Hearing and seeing Welch do his thing, you sense the entire of the blues coursing through his veins. He may not ordinarily be too steady on his feet, but when he gets up onto the stage he sheds the years and merrily shakes a leg while singing and playing the guitar.
Welch has lived the definitive bluesman’s life. He was a manual laborer for many years, logging with a chainsaw or working on a local farm. He primarily played the church circuit and often channeled his blues material through the gospel prism, to make it more palatable for ecclesiastical venues. That meant that his gifts went largely unnoticed by the public at large, and it took him until the age of 81 to put out his debut album, the gospel-oriented Sabougla Voices, with his sophomore effort I Don’t Prefer No Blues coming out in March.
“I did not have anybody to help me, no money,” says Welch in explaining his very late start as a recording artist. “It takes money to make the mare trot. I was playing in the church for many years, and I never even imagined I would have a blues album one day, much less two blues albums! It happened so late in my life, I didn’t even think it will ever happen!” The title of the latest release is a tongue-in-cheek reference to the reaction of Welch’s preacher when Welch explained he was moving from the gospel of his first album.
Typically, Welch says he was not put off by the churchman’s comment.
“He did not know anything about the blues. No, it was not disappointing. He was more surprised than disappointed, that’s for sure.
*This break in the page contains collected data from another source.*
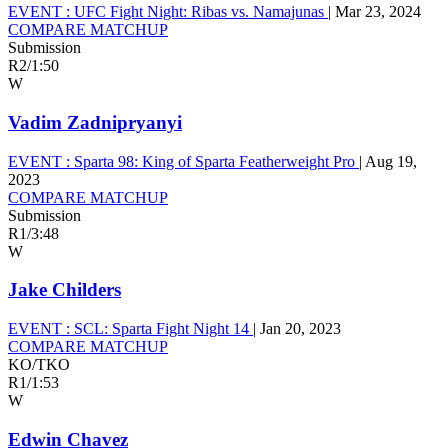
EVENT :
UFC Fight Night: Ribas vs. Namajunas
|
Mar 23, 2024
COMPARE MATCHUP
Submission
R2
/
1:50
W
Vadim Zadnipryanyi
EVENT :
Sparta 98: King of Sparta Featherweight Pro
|
Aug 19,
2023
COMPARE MATCHUP
Submission
R1
/
3:48
W
Jake Childers
EVENT :
SCL: Sparta Fight Night 14
|
Jan 20, 2023
COMPARE MATCHUP
KO/TKO
R1
/
1:53
W
Edwin Chavez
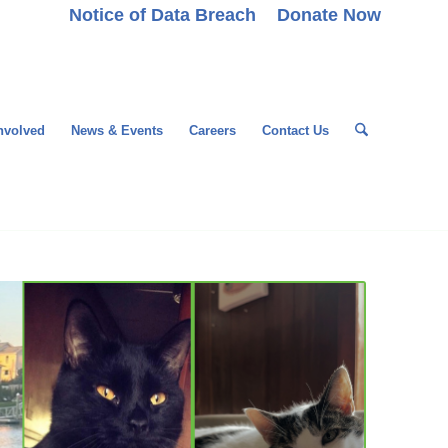
Notice of Data Breach
Donate Now
nvolved
News & Events
Careers
Contact Us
God loves us all,” he says.
Welch performs standards and his own scores, and says the latter take in traditional blues topics.
“It is all about something in life, hard work and women,” he notes.
While that may sound a mite dismal, Welch says that he always has fun at his gigs.
And he has certainly been having fun since blues fan Vencie Varnado began getting his name out there when Welch was already in his 80s. Welch says he’s enjoying every minute of his newfound stardom and is delighted to be heading this way.
“If it was not for Vencie, none of this would be happening. He is my man. It is great – traveling, meeting people and performing. I love it. I got on a plane for the first time at 81 years old, [on] January 15, 2014. This is amazing.
There are so many countries I’ve seen these last few years. And look at that, I’m now coming to Israel!”